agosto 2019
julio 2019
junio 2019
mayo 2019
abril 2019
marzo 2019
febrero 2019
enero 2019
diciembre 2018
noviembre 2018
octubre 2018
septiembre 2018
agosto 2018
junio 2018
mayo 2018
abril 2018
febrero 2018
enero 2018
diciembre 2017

───

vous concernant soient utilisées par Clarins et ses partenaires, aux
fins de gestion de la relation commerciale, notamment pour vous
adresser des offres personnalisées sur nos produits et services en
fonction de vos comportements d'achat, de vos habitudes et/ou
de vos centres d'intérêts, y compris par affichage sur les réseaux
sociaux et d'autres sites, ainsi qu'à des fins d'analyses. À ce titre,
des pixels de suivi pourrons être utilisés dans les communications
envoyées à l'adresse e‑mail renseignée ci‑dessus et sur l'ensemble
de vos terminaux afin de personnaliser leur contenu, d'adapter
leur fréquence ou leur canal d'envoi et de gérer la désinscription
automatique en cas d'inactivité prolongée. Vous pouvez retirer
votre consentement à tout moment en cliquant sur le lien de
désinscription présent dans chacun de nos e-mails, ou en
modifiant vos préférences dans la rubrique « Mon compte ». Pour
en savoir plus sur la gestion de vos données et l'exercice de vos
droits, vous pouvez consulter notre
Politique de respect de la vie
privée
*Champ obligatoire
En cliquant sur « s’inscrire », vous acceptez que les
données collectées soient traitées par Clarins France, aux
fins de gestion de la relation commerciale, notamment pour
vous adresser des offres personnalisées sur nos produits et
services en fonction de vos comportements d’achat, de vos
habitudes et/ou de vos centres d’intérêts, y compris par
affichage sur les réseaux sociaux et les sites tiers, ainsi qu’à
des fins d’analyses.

───

### TASK REQUIREMENTS
Look above for the line holding "agosto 2018" and the line holding "diciembre 2017", then output exactly those two lines and every line between them, nothing more.

### RESULT BELOW
agosto 2018
junio 2018
mayo 2018
abril 2018
febrero 2018
enero 2018
diciembre 2017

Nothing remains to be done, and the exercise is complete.